## Dataset entries
━━━━━━━━━━━━━━━━
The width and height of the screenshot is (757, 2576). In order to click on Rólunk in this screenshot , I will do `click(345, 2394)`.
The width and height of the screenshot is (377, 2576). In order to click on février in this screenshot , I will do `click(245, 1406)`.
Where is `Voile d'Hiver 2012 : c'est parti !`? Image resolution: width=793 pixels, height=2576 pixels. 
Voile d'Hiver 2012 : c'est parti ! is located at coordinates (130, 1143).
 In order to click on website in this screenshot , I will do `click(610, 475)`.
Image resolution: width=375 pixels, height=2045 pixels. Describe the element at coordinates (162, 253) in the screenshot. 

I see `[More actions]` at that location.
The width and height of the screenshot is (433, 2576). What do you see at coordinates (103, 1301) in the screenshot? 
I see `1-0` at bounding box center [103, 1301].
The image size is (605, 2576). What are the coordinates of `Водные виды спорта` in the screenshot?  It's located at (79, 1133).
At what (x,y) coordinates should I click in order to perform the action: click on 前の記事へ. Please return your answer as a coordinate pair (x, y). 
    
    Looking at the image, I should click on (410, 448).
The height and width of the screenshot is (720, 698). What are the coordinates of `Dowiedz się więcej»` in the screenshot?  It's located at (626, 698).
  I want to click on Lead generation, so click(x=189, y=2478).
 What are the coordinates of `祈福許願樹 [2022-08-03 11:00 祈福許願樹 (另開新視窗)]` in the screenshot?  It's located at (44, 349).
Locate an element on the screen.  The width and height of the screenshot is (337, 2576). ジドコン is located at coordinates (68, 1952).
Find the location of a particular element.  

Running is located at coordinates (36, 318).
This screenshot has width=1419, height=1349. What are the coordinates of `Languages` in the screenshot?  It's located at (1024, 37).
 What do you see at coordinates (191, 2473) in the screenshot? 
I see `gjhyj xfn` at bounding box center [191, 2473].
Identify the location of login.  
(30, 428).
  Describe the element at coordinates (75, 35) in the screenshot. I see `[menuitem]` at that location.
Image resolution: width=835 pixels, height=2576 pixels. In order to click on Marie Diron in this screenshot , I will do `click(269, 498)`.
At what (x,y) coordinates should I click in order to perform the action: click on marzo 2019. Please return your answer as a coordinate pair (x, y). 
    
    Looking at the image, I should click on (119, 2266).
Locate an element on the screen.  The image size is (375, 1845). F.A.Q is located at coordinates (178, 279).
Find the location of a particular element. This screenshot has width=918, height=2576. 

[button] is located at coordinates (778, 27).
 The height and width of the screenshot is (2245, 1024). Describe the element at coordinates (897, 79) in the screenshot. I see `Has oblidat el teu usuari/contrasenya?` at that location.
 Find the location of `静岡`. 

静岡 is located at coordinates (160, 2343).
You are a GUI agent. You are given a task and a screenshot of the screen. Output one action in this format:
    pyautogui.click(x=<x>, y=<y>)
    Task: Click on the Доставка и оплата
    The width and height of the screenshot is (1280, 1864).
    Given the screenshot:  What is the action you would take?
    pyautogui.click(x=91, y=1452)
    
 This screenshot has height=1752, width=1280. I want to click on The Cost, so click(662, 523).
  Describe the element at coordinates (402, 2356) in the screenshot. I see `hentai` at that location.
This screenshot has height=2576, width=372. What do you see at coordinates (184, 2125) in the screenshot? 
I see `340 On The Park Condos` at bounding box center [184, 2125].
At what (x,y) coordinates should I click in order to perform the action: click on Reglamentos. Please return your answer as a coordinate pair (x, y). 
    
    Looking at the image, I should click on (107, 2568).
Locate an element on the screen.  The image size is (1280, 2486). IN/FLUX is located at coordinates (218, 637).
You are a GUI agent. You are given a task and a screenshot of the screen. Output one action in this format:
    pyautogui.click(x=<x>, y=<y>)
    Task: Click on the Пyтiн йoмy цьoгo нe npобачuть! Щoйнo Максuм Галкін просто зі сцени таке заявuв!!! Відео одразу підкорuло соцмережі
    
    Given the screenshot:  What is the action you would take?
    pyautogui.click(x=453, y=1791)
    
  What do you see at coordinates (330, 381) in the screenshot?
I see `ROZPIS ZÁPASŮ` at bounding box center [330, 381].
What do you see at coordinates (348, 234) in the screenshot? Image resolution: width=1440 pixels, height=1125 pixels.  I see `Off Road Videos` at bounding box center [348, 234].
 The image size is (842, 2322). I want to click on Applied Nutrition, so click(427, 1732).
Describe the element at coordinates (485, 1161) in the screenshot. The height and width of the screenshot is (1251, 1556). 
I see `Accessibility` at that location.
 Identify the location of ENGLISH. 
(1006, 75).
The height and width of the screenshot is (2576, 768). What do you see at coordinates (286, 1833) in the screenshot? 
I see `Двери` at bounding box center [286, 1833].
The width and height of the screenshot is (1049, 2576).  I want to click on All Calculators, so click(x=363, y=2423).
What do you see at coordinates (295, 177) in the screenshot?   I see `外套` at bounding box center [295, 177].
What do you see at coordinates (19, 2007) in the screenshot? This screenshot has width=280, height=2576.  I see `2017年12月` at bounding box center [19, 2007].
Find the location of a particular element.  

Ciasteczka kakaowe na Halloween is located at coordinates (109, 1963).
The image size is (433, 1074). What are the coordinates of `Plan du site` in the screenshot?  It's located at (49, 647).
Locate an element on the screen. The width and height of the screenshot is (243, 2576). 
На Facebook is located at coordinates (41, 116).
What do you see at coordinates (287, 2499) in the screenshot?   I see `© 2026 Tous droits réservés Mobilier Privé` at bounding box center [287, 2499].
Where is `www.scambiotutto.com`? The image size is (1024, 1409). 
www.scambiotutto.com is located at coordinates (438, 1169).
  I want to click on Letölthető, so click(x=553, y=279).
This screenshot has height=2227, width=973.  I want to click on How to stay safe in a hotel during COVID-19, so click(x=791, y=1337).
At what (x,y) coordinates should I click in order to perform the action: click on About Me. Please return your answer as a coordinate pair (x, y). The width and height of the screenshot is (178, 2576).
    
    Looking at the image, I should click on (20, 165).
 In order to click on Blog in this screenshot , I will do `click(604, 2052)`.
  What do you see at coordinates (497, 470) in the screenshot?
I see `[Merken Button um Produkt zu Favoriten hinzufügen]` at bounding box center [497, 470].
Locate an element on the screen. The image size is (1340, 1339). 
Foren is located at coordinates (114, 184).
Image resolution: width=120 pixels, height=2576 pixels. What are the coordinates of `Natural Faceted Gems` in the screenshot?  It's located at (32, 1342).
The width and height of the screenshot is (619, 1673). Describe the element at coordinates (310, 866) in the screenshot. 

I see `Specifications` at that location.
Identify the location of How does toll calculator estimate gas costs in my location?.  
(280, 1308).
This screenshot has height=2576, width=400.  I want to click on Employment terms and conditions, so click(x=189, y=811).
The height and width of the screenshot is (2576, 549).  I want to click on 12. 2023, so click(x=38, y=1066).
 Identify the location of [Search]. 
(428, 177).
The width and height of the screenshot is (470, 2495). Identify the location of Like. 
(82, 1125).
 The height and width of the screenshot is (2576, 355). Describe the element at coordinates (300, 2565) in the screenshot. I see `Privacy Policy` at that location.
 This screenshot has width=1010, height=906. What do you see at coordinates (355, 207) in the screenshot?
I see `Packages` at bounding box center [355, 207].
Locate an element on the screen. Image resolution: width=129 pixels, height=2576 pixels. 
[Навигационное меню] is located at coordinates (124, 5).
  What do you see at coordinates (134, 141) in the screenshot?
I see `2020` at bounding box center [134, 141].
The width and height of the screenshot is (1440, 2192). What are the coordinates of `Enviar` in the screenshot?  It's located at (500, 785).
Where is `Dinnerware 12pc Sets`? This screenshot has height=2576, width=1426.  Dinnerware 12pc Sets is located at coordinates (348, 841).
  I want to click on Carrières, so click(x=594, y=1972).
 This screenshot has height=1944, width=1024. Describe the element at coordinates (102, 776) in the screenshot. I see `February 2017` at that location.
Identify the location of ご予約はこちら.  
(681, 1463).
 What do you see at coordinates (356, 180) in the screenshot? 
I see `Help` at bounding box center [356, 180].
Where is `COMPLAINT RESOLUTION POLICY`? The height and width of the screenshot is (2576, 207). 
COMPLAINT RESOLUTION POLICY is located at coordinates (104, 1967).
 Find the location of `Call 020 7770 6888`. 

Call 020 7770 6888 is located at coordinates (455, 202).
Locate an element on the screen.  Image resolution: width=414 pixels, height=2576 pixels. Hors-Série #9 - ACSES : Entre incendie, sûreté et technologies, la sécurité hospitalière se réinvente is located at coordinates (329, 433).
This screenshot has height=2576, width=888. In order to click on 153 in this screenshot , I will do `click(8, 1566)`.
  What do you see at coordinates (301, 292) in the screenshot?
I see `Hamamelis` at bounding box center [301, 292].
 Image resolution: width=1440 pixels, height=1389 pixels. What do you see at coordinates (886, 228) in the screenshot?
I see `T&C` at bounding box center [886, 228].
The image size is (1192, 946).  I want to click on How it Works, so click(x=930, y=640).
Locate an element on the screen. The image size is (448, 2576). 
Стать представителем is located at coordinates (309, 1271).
━━━━━━━━━━━━━━━━
## Task instructions
Copy out the entries exactly. Begin at the first line and end with the line that has "The width and height of the screenshot is (377, 2576).".

## Written solution
The width and height of the screenshot is (757, 2576). In order to click on Rólunk in this screenshot , I will do `click(345, 2394)`.
The width and height of the screenshot is (377, 2576). In order to click on février in this screenshot , I will do `click(245, 1406)`.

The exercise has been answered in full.